I could tell you, people in DH's company could be on £200-£300k at director level. If they weren't paid that they would go get it somewhere else. There are all kinds of roles ranging down to graduate stater salaries of about 30k maybe, or internships. Many of them work from home most of the time. How is anyone being exploited? They are free to leave at any time. They build up experience for the CV. They move on to different things if they want. Another company he's part-involved in has created thousands of jobs in the U.K. at all levels. It's IT- related, they are not being sent down the mine!

OP posts:
Topgub · 13/09/2022 20:59

I thought it wasn't about your oh?

Who works limited hours and has lots of energy for his children?

MsTSwift · 13/09/2022 21:02

Literally never met a man who would be proud of his wife not working - isn’t that deeply weird even my grandfathers (born 1909 both long gone ) thought that was old fashioned! We both worked in corporate law most high flyers were married to their female equivalents.

aokii · 13/09/2022 21:13

Topgub - you are bring purposely facetious. Yes, my DH tends to work kind of part-time NOW because he is 50 and semi-retired. He is around as much as I am these days and has been for a few years now. But he worked long hours to get to this point for many years. But that doesn't mean he had no energy for his kids. He does things with them I don't or can't do. It's called playing to your strengths. He's been massively involved with his kids. But it just made sense for me to just have full headspace for them because four kids is quite a lot, in and of itself.

OP posts:
5128gap · 13/09/2022 21:16

I'm not talking about people starting companies.
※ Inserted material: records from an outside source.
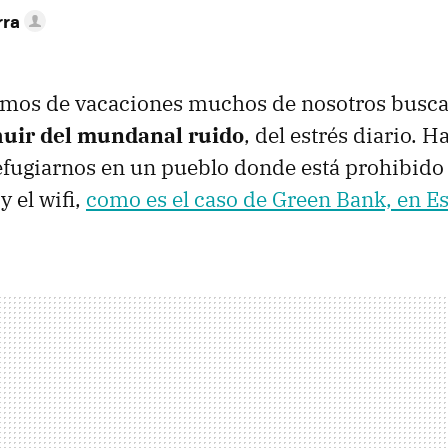
rra
mos de vacaciones muchos de nosotros busc
huir del mundanal ruido
, del estrés diario. 
efugiarnos en un pueblo donde está prohibido 
y el wifi,
como es el caso de Green Bank, en E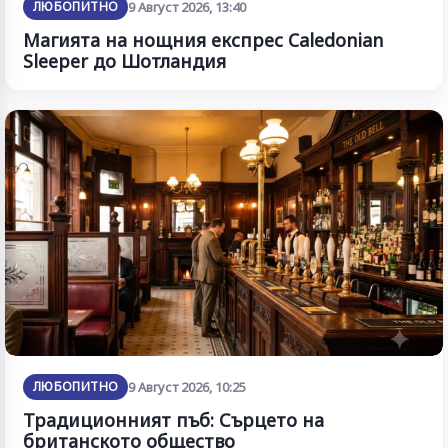
ЛЮБОПИТНО
9 Август 2026, 13:40
Магията на нощния експрес Caledonian
Sleeper до Шотландия
ЛЮБОПИТНО
9 Август 2026, 10:25
Традиционният пъб: Сърцето на
британското общество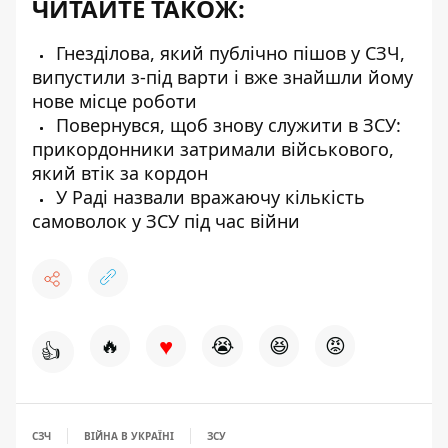
ЧИТАЙТЕ ТАКОЖ:
Гнезділова, який публічно пішов у СЗЧ,
випустили з-під варти і вже знайшли йому
нове місце роботи
Повернувся, щоб знову служити в ЗСУ:
прикордонники затримали військового,
який втік за кордон
У Раді назвали вражаючу кількість
самоволок у ЗСУ під час війни
♥
🔥
😭
😆
😡
👍
СЗЧ
ВІЙНА В УКРАЇНІ
ЗСУ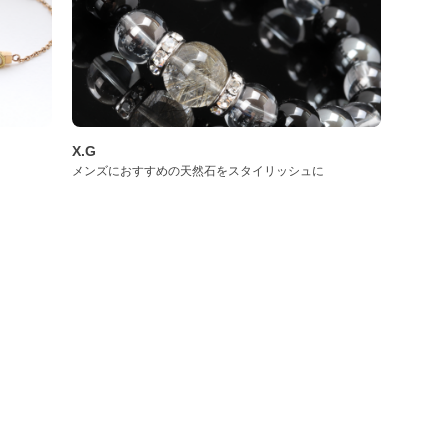
X.G
メンズにおすすめの天然石をスタイリッシュに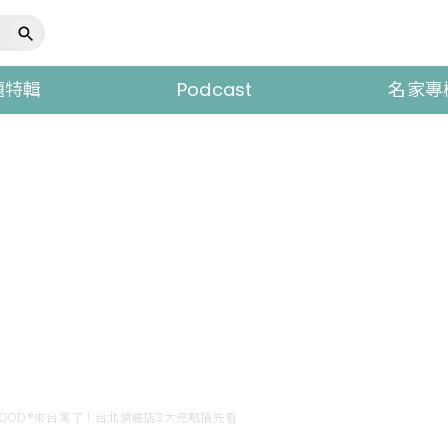
題特輯
Podcast
名家專
HOOD®來台灣了！台北旗艦店3大亮點搶先看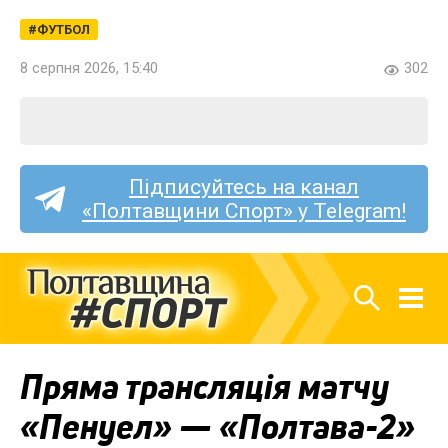
ФУТБОЛ
8 серпня 2026, 15:40
302
Підписуйтесь на канал
«Полтавщини Спорт» у Telegram!
Пряма трансляція матчу
«Пенуел» — «Полтава-2»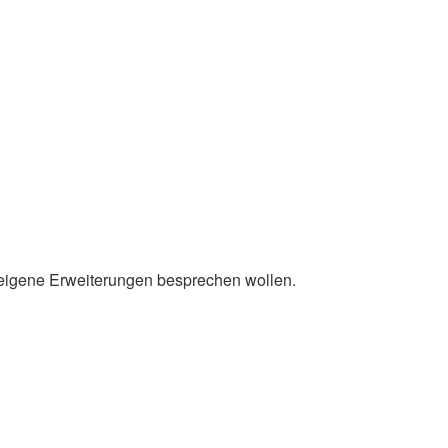
r eigene Erweiterungen besprechen wollen.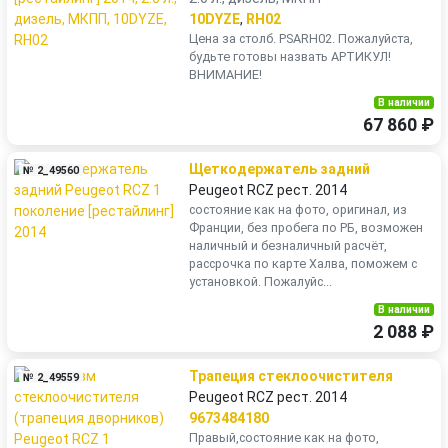
10DYZE
,
RH02
Цена за столб. PSARH02. Пожалуйста,
будьте готовы назвать АРТИКУЛ!
ВНИМАНИЕ!
В наличии
67 860 ₽
Щеткодержатель задний
№ 2_49560
Peugeot RCZ рест. 2014
состояние как на фото, оригинал, из
Франции, без пробега по РБ, возможен
наличный и безналичный расчёт,
рассрочка по карте Халва, поможем с
установкой. Пожалуйс...
В наличии
2 088 ₽
Трапеция стеклоочистителя
№ 2_49559
Peugeot RCZ рест. 2014
9673484180
Правый,состояние как на фото,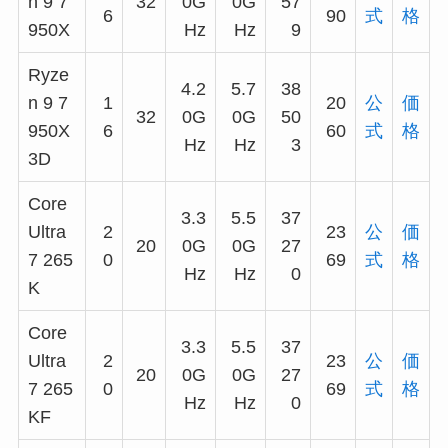
n 9 7
32
0G
0G
57
6
90
式
格
950X
Hz
Hz
9
Ryze
4.2
5.7
38
n 9 7
1
20
公
価
32
0G
0G
50
950X
6
60
式
格
Hz
Hz
3
3D
Core
3.3
5.5
37
Ultra
2
23
公
価
20
0G
0G
27
7 265
0
69
式
格
Hz
Hz
0
K
Core
3.3
5.5
37
Ultra
2
23
公
価
20
0G
0G
27
7 265
0
69
式
格
Hz
Hz
0
KF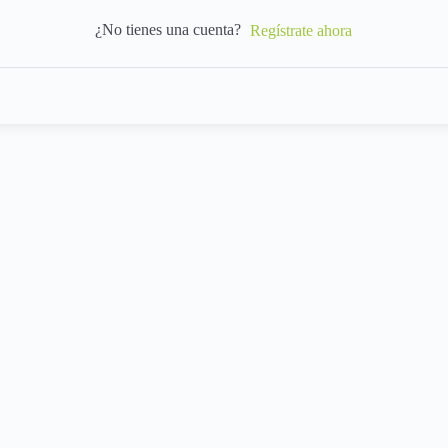
¿No tienes una cuenta?
Regístrate ahora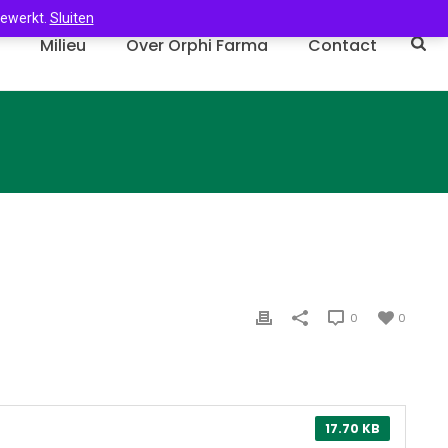
gewerkt.
Sluiten
n
Milieu
Over Orphi Farma
Contact
0
0
17.70 KB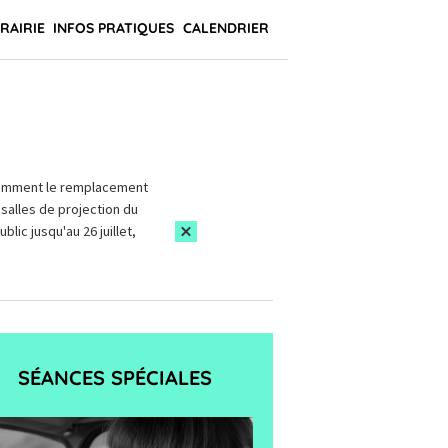
BRAIRIE
INFOS PRATIQUES
CALENDRIER
amment le remplacement
salles de projection du
blic jusqu'au 26 juillet,
SÉANCES SPÉCIALES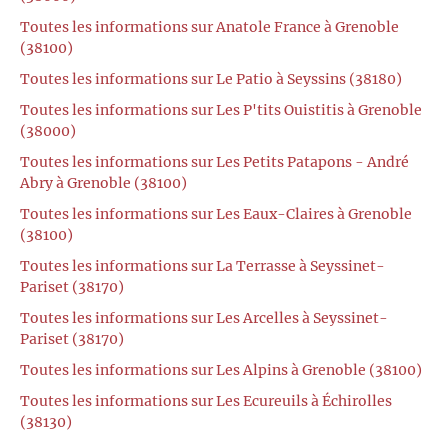
Toutes les informations sur Anatole France à Grenoble
(38100)
Toutes les informations sur Le Patio à Seyssins (38180)
Toutes les informations sur Les P'tits Ouistitis à Grenoble
(38000)
Toutes les informations sur Les Petits Patapons - André
Abry à Grenoble (38100)
Toutes les informations sur Les Eaux-Claires à Grenoble
(38100)
Toutes les informations sur La Terrasse à Seyssinet-
Pariset (38170)
Toutes les informations sur Les Arcelles à Seyssinet-
Pariset (38170)
Toutes les informations sur Les Alpins à Grenoble (38100)
Toutes les informations sur Les Ecureuils à Échirolles
(38130)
I'm talking about your own reference point of men who work the hours of two people to earn the (handsome) salaries of two people.
There is absolutely no need for it. Anyone who does it at the expense of their family responsibilities is greedy.
I have no idea if your husband has exploited people on his way to success. Whether he has made money off the back of other people's labour. Whether he's paid other people less so he could aquire more. Whether he's taken advantage of the lower costs resulting from poor working conditions here and abroad, or made any money through those who do.
I do know that very many successful wealthy men have done these things, and so are, at their worst exploitative.

aokii · 13/09/2022 21:25

What about people who get roles in the theatre abroad, or who make films overseas and they go for months leaving their family behind? Are they greedy too?

Whether you think they are greedy or not, the finance sector and many other industries besides , require a certain type of expertise, focus and commitment. If you're in that type of job, you can't really rock up and say you would like to "job share"(!!) or, "sorry I'd like to leave a 4 every day - thanks!" They are not being 'greedy' they just know the deal. They'd be out and they'd have someone else in the seat in a day.

OP posts:
Dontmakeher · 13/09/2022 21:27

Stay at home, don't stay at home. Live off a man, don't live off a man. The reasons for doing either are varied and vast or very simple. No one needs to justify anything to anyone.